John Lee Dumas, the host and founder of the aforementioned Entrepreneur on Fire, has built a million-dollar business on the strength of his podcasts, including a private membership site, Podcasters’ Paradise. The motto of Paradise is simple: “Create → Grow → Monetize”. To borrow some equally succinct language, let’s dig a bit deeper into the “Create” stage and break it down further into “Plan → Record → Publish.”
Plan Your Podcast
There are some essential qualities of your podcast that you need to figure out immediately. These can evolve over time, but to get even the first episode out, you’ll have to make a decision and get to work. Here’s where to start:
Audience Who is this show for? Is it aimed at a specific profession? Is it family-oriented? Aimed at teens? Ask yourself who will be listening and what their concerns are; thinking with your audience in mind will help you make appropriate decisions down the line.

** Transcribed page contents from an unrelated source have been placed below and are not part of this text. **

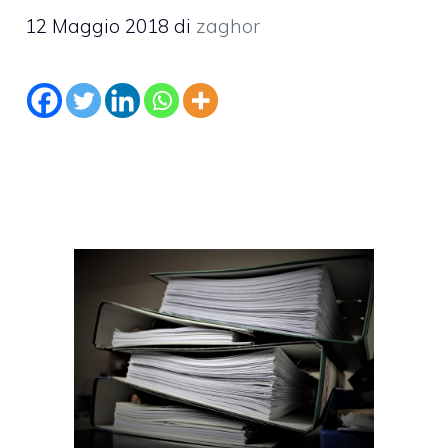
12 Maggio 2018
di
zaghor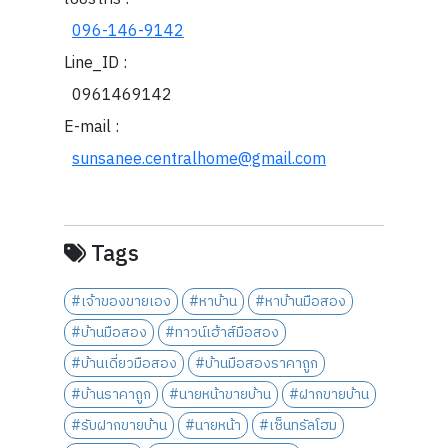
096-146-9142
Line_ID :
0961469142
E-mail :
sunsanee.centralhome@gmail.com
Tags
#เจ้าของขายเอง
#หาบ้าน
#หาบ้านมือสอง
#บ้านมือสอง
#ทาวน์เฮ้าส์มือสอง
#บ้านเดี่ยวมือสอง
#บ้านมือสองราคาถูก
#บ้านราคาถูก
#นายหน้าขายบ้าน
#ฝากขายบ้าน
#รับฝากขายบ้าน
#นายหน้า
#เซ็นทรัลโฮม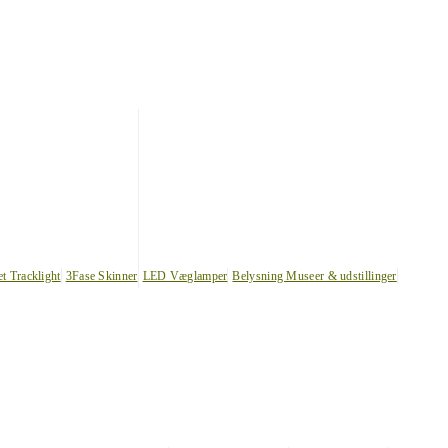
et Tracklight
3Fase Skinner
LED Væglamper
Belysning Museer & udstillinger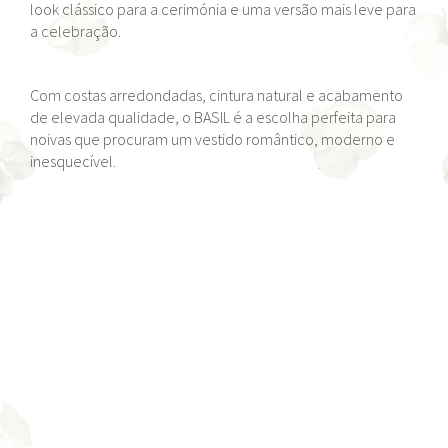
look clássico para a cerimónia e uma versão mais leve para
a celebração.
Com costas arredondadas, cintura natural e acabamento
de elevada qualidade, o BASIL é a escolha perfeita para
noivas que procuram um vestido romântico, moderno e
inesquecível.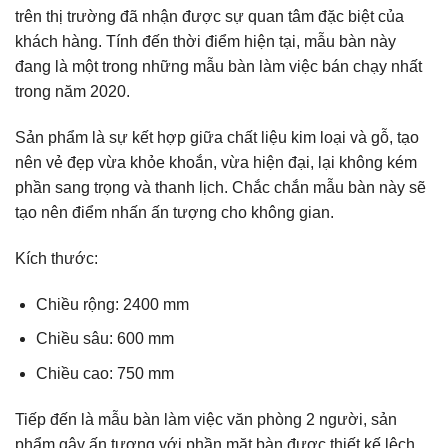
trên thị trường đã nhận được sự quan tâm đặc biệt của
khách hàng. Tính đến thời điểm hiện tại, mẫu bàn này
đang là một trong những mẫu bàn làm việc bán chạy nhất
trong năm 2020.
Sản phẩm là sự kết hợp giữa chất liệu kim loại và gỗ, tạo
nên vẻ đẹp vừa khỏe khoắn, vừa hiện đại, lại không kém
phần sang trọng và thanh lịch. Chắc chắn mẫu bàn này sẽ
tạo nên điểm nhấn ấn tượng cho không gian.
Kích thước:
Chiều rộng: 2400 mm
Chiều sâu: 600 mm
Chiều cao: 750 mm
Tiếp đến là mẫu bàn làm việc văn phòng 2 người, sản
phẩm gây ấn tượng với phần mặt bàn được thiết kế lệch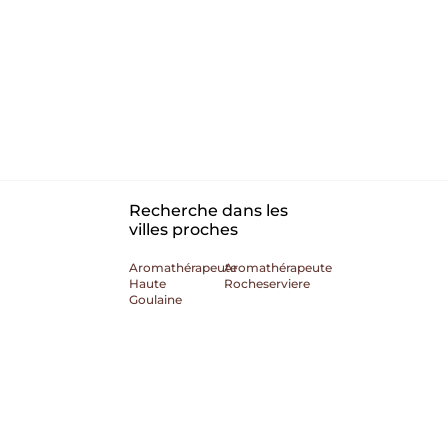
Recherche dans les
villes proches
Aromathérapeute
Aromathérapeute
Haute
Rocheserviere
Goulaine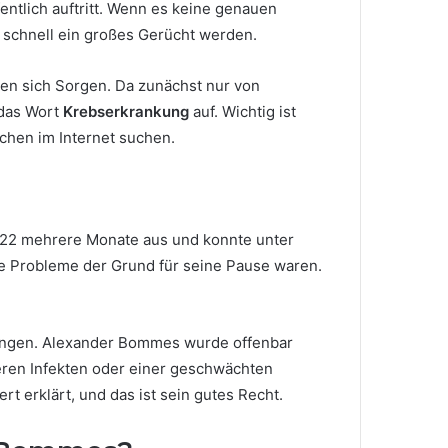
entlich auftritt. Wenn es keine genauen
 schnell ein großes Gerücht werden.
en sich Sorgen. Da zunächst nur von
 das Wort
Krebserkrankung
auf. Wichtig ist
schen im Internet suchen.
2022 mehrere Monate aus und konnte unter
he Probleme der Grund für seine Pause waren.
ungen. Alexander Bommes wurde offenbar
geren Infekten oder einer geschwächten
rt erklärt, und das ist sein gutes Recht.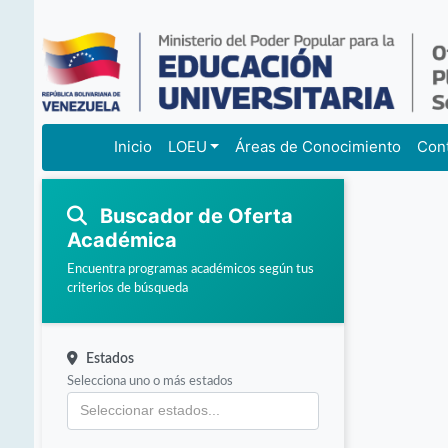
Inicio
LOEU
Áreas de Conocimiento
Con
Buscador de Oferta
Académica
Encuentra programas académicos según tus
criterios de búsqueda
Estados
Selecciona uno o más estados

Format What kind of show is this? A five-minute, daily check-in? A monthly roundtable? A 10-part series covering a specific topic? You’ll have to pick a format that works for your listeners and that you know you can stick to. For example, if you have a full-time job and three children under 4, you probably can’t do a daily interview show with custom sounds effects and precision editing. Perhaps a bi-weekly blog-style show is better suited.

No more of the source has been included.